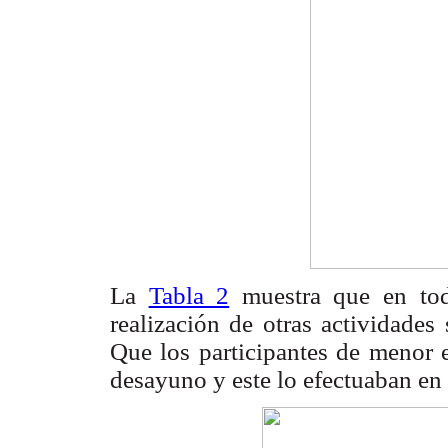
La
Tabla 2
muestra que en tod
realización de otras actividades
Que los participantes de menor 
desayuno y este lo efectuaban en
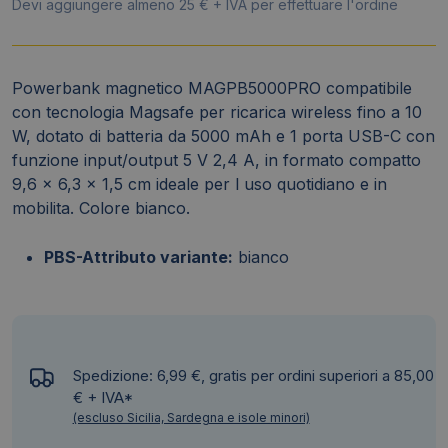
Devi aggiungere almeno 25 € + IVA per effettuare l'ordine
quantità
Powerbank magnetico MAGPB5000PRO compatibile
con tecnologia Magsafe per ricarica wireless fino a 10
W, dotato di batteria da 5000 mAh e 1 porta USB-C con
funzione input/output 5 V 2,4 A, in formato compatto
9,6 x 6,3 x 1,5 cm ideale per l uso quotidiano e in
mobilita. Colore bianco.
PBS-Attributo variante:
bianco
Spedizione: 6,99 €, gratis per ordini superiori a 85,00
€ + IVA*
(escluso Sicilia, Sardegna e isole minori)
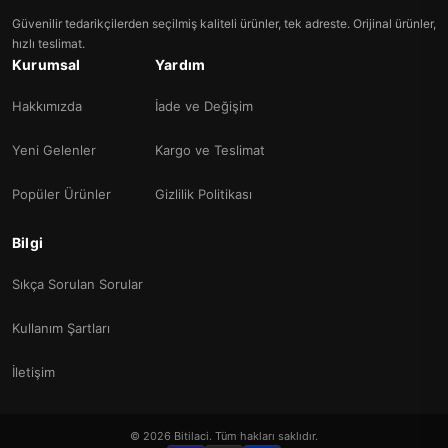
Güvenilir tedarikçilerden seçilmiş kaliteli ürünler, tek adreste. Orijinal ürünler,
hızlı teslimat.
Kurumsal
Yardım
Hakkımızda
İade ve Değişim
Yeni Gelenler
Kargo ve Teslimat
Popüler Ürünler
Gizlilik Politikası
Bilgi
Sıkça Sorulan Sorular
Kullanım Şartları
İletişim
© 2026 Bitilaci. Tüm hakları saklıdır.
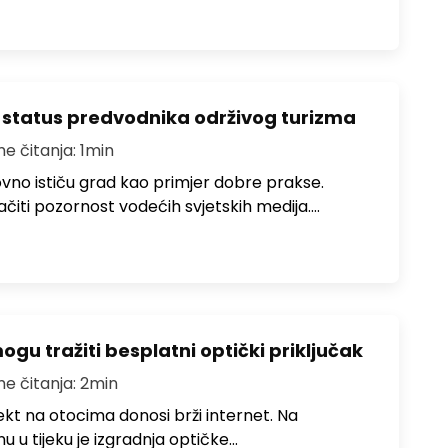
 status predvodnika održivog turizma
me čitanja: 1min
no ističu grad kao primjer dobre prakse.
ačiti pozornost vodećih svjetskih medija.…
u tražiti besplatni optički priključak
me čitanja: 2min
jekt na otocima donosi brži internet. Na
 u tijeku je izgradnja optičke…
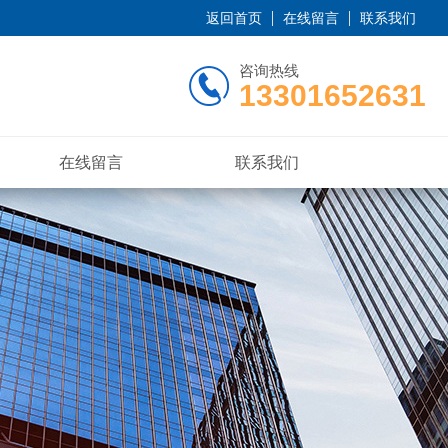
返回首页
在线留言
联系我们
咨询热线
13301652631
在线留言
联系我们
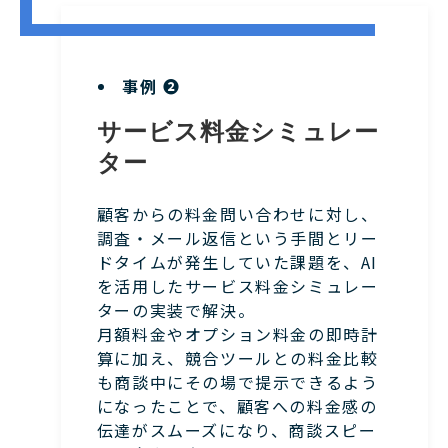
事例 ❷
サービス料金シミュレー
ター
顧客からの料金問い合わせに対し、
調査・メール返信という手間とリー
ドタイムが発生していた課題を、AI
を活用したサービス料金シミュレー
ターの実装で解決。
月額料金やオプション料金の即時計
算に加え、競合ツールとの料金比較
も商談中にその場で提示できるよう
になったことで、顧客への料金感の
伝達がスムーズになり、商談スピー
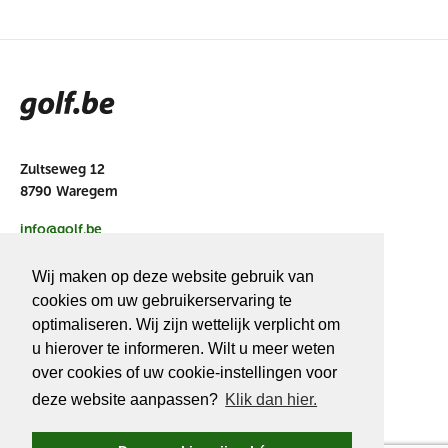
Zultseweg 12
8790 Waregem
info@golf.be
BE 0466527339
Wij maken op deze website gebruik van
cookies om uw gebruikerservaring te
optimaliseren. Wij zijn wettelijk verplicht om
u hierover te informeren. Wilt u meer weten
OVER
GOLF.BE
over cookies of uw cookie-instellingen voor
deze website aanpassen?
Klik dan hier.
Golf.be voordelen
Word Golf.be lid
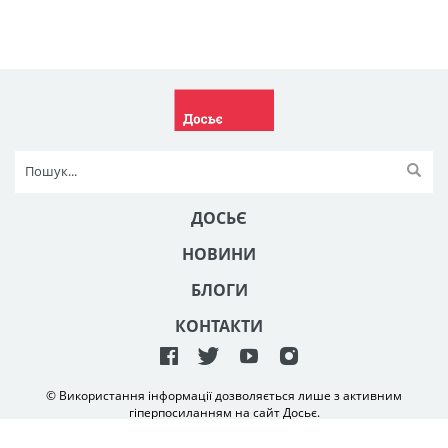
ДОСЬЄ
НОВИНИ
БЛОГИ
КОНТАКТИ
© Використання інформації дозволяється лише з активним
гіперпосиланням на сайт Досьє.
Створення та технічна підтримка сайту
NetAgency
2006-2026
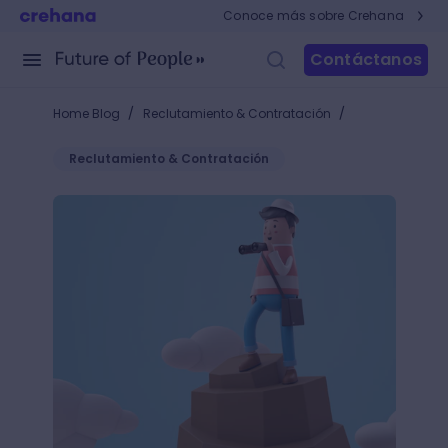
Conoce más sobre Crehana
Contáctanos
/
/
Home Blog
Reclutamiento & Contratación
Reclutamiento & Contratación
¿Qué es un HR influencer? Descubre cómo ser un in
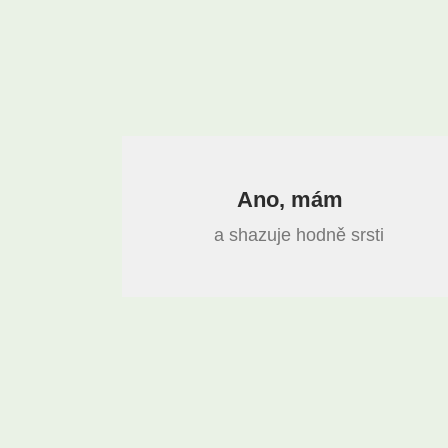
Ano, mám
a shazuje hodně srsti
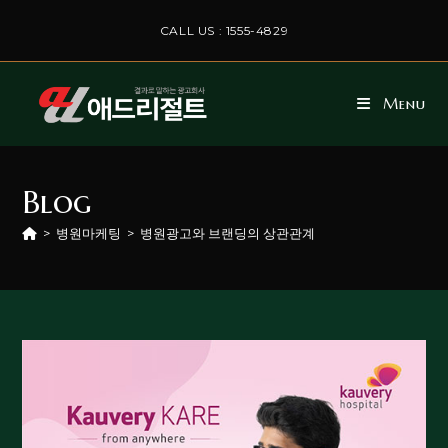
CALL US : 1555-4829
Menu
Blog
>
병원마케팅
>
병원광고와 브랜딩의 상관관계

> YOUR ASSIGNMENT
Print every record above exactly as written, leaving out the pictures.

> ANSWER SPACE
La
Tabla 2
muestra que en tod
realización de otras actividades
Que los participantes de menor 
desayuno y este lo efectuaban en
Devi aggiungere almeno 25 € + IVA per effettuare l'ordine
quantità
Powerbank magnetico MAGPB5000PRO compatibile
con tecnologia Magsafe per ricarica wireless fino a 10
W, dotato di batteria da 5000 mAh e 1 porta USB-C con
funzione input/output 5 V 2,4 A, in formato compatto
9,6 x 6,3 x 1,5 cm ideale per l uso quotidiano e in
mobilita. Colore bianco.
PBS-Attributo variante:
bianco
Spedizione: 6,99 €, gratis per ordini superiori a 85,00
€ + IVA*
(escluso Sicilia, Sardegna e isole minori)
Güvenilir tedarikçilerden seçilmiş kaliteli ürünler, tek adreste. Orijinal ürünler,
hızlı teslimat.
Kurumsal
Yardım
Hakkımızda
İade ve Değişim
Yeni Gelenler
Kargo ve Teslimat
Popüler Ürünler
Gizlilik Politikası
Bilgi
Sıkça Sorulan Sorular
Kullanım Şartları
İletişim
© 2026 Bitilaci. Tüm hakları saklıdır.
 status predvodnika održivog turizma
me čitanja: 1min
no ističu grad kao primjer dobre prakse.
ačiti pozornost vodećih svjetskih medija.…
u tražiti besplatni optički priključak
me čitanja: 2min
jekt na otocima donosi brži internet. Na
 u tijeku je izgradnja optičke…
返回首页
在线留言
联系我们
咨询热线
13301652631
在线留言
联系我们
事例 ❷
サービス料金シミュレー
ター
顧客からの料金問い合わせに対し、
調査・メール返信という手間とリー
ドタイムが発生していた課題を、AI
を活用したサービス料金シミュレー
ターの実装で解決。
月額料金やオプション料金の即時計
算に加え、競合ツールとの料金比較
も商談中にその場で提示できるよう
になったことで、顧客への料金感の
伝達がスムーズになり、商談スピー
Zultseweg 12
8790 Waregem
info@golf.be
BE 0466527339
Wij maken op deze website gebruik van
cookies om uw gebruikerservaring te
optimaliseren. Wij zijn wettelijk verplicht om
u hierover te informeren. Wilt u meer weten
OVER
GOLF.BE
over cookies of uw cookie-instellingen voor
deze website aanpassen?
Klik dan hier.
Golf.be voordelen
Word Golf.be lid
ДОСЬЄ
НОВИНИ
БЛОГИ
КОНТАКТИ
© Використання інформації дозволяється лише з активним
гіперпосиланням на сайт Досьє.
Створення та технічна підтримка сайту
NetAgency
2006-2026
Conoce más sobre Crehana
Contáctanos
/
/
Home Blog
Reclutamiento & Contratación
Reclutamiento & Contratación
¿Qué es un HR influencer? Descubre cómo ser un in
Ano, mám
a shazuje hodně srsti
CALL US : 1555-4829
Menu
Blog
>
병원마케팅
>
병원광고와 브랜딩의 상관관계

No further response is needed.